↓↓↓

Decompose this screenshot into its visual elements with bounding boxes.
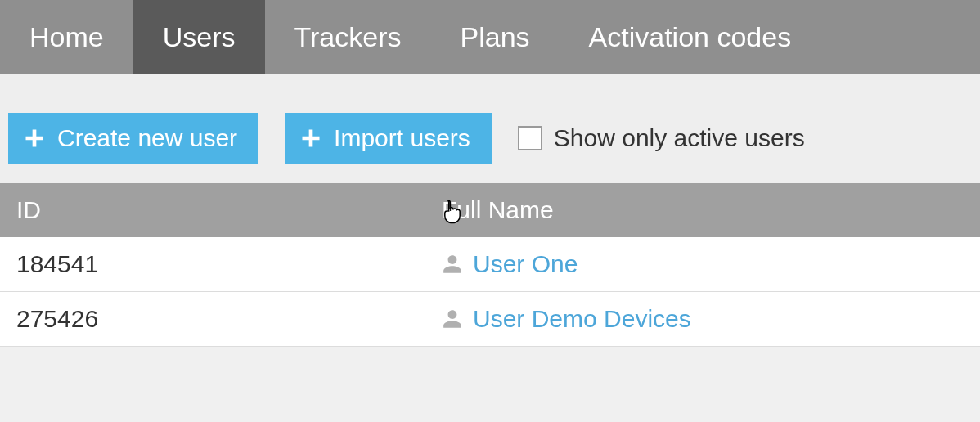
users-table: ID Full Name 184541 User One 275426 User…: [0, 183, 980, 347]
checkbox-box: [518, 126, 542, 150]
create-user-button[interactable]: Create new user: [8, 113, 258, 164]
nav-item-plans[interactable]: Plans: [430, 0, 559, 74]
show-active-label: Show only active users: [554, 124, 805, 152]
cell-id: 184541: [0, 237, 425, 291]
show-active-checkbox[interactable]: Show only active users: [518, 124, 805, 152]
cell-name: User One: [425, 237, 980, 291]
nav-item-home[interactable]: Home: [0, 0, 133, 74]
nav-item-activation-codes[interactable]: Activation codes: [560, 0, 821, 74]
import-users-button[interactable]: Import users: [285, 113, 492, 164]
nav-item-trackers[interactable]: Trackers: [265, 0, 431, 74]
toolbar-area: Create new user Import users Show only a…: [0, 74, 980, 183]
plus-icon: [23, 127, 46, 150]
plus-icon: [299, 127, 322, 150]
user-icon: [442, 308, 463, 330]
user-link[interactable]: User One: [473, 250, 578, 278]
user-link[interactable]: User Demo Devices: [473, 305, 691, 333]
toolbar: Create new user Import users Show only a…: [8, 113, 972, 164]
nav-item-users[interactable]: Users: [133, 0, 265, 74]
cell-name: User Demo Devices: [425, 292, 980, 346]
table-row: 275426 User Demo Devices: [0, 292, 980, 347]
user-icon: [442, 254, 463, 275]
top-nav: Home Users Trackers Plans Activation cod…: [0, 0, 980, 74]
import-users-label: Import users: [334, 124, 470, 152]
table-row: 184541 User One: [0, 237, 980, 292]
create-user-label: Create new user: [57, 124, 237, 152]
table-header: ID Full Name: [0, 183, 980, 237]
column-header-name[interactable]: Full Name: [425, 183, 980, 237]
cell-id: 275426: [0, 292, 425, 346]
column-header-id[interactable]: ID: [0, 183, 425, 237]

↑↑↑

What needs to be done –
Each line of the data that has the string "Create" should be returned.

Answer section –
create-user-button[interactable]: Create new user: [8, 113, 258, 164]
toolbar-area: Create new user Import users Show only a…: [0, 74, 980, 183]
toolbar: Create new user Import users Show only a…: [8, 113, 972, 164]
create-user-label: Create new user: [57, 124, 237, 152]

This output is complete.